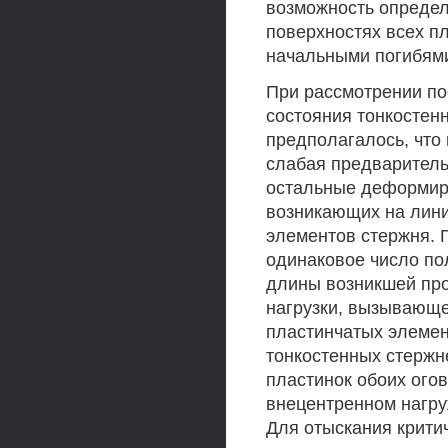
возможность опреде
поверхностях всех п
начальными погибями
При рассмотрении п
состояния тонкостен
предполагалось, что
слабая предваритель
остальные деформиру
возникающих на лини
элементов стержня. 
одинаковое число по
длины возникшей про
нагрузки, вызывающ
пластинчатых элемен
тонкостенных стержн
пластинок обоих ого
внецентренном нагру
Для отыскания крити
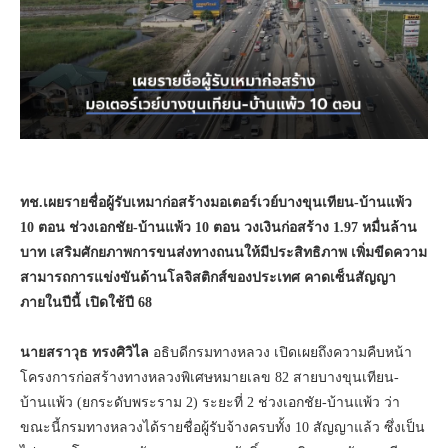
ทช.เผยรายชื่อผู้รับเหมาก่อสร้างมอเตอร์เวย์บางขุนเทียน-บ้านแพ้ว
10 ตอน
ช่วงเอกชัย-บ้านแพ้ว 10 ตอน วงเงินก่อสร้าง 1.97 หมื่นล้าน
บาท
เสริมศักยภาพการขนส่งทางถนนให้มีประสิทธิภาพ เพิ่มขีดความ
สามารถการแข่งขันด้านโลจิสติกส์ของประเทศ
คาดเซ็นสัญญา
ภายในปีนี้ เปิดใช้ปี 68
นายสราวุธ ทรงศิวิไล
อธิบดีกรมทางหลวง เปิดเผยถึงความคืบหน้า
โครงการก่อสร้างทางหลวงพิเศษหมายเลข 82 สายบางขุนเทียน-
บ้านแพ้ว (ยกระดับพระราม 2) ระยะที่ 2 ช่วงเอกชัย-บ้านแพ้ว ว่า
ขณะนี้กรมทางหลวงได้รายชื่อผู้รับจ้างครบทั้ง 10 สัญญาแล้ว ซึ่งเป็น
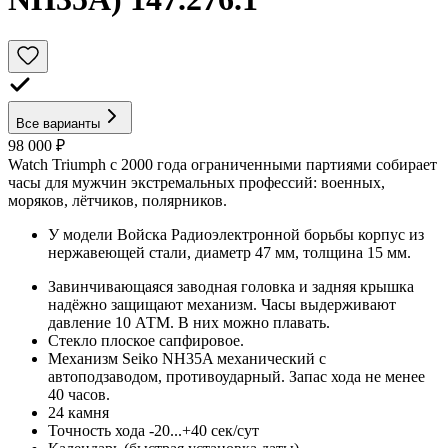
Все варианты
98 000 ₽
Watch Triumph с 2000 года ограниченными партиями собирает
часы для мужчин экстремальных профессий: военных,
моряков, лётчиков, полярников.
У модели Войска Радиоэлектронной борьбы корпус из
нержавеющей стали, диаметр 47 мм, толщина 15 мм.
Завинчивающаяся заводная головка и задняя крышка
надёжно защищают механизм. Часы выдерживают
давление 10 АТМ. В них можно плавать.
Стекло плоское сапфировое.
Механизм Seiko NH35A механический с
автоподзаводом, противоударный. Запас хода не менее
40 часов.
24 камня
Точность хода -20...+40 сек/сут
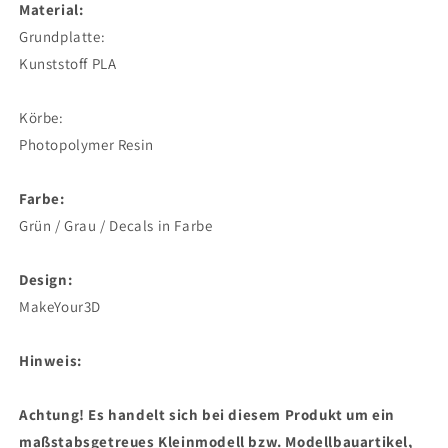
Material:
Grundplatte:
Kunststoff PLA
Körbe:
Photopolymer Resin
Farbe:
Grün / Grau / Decals in Farbe
Design:
MakeYour3D
Hinweis:
Achtung! Es handelt sich bei diesem Produkt um ein
maßstabsgetreues Kleinmodell bzw. Modellbauartikel,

WORK INSTRUCTIONS: The answer consists only of the lines from the one containing "Achtung! Es handelt" to the end of the records, each written out exactly.

TASK SOLUTION:
Achtung! Es handelt sich bei diesem Produkt um ein
maßstabsgetreues Kleinmodell bzw. Modellbauartikel,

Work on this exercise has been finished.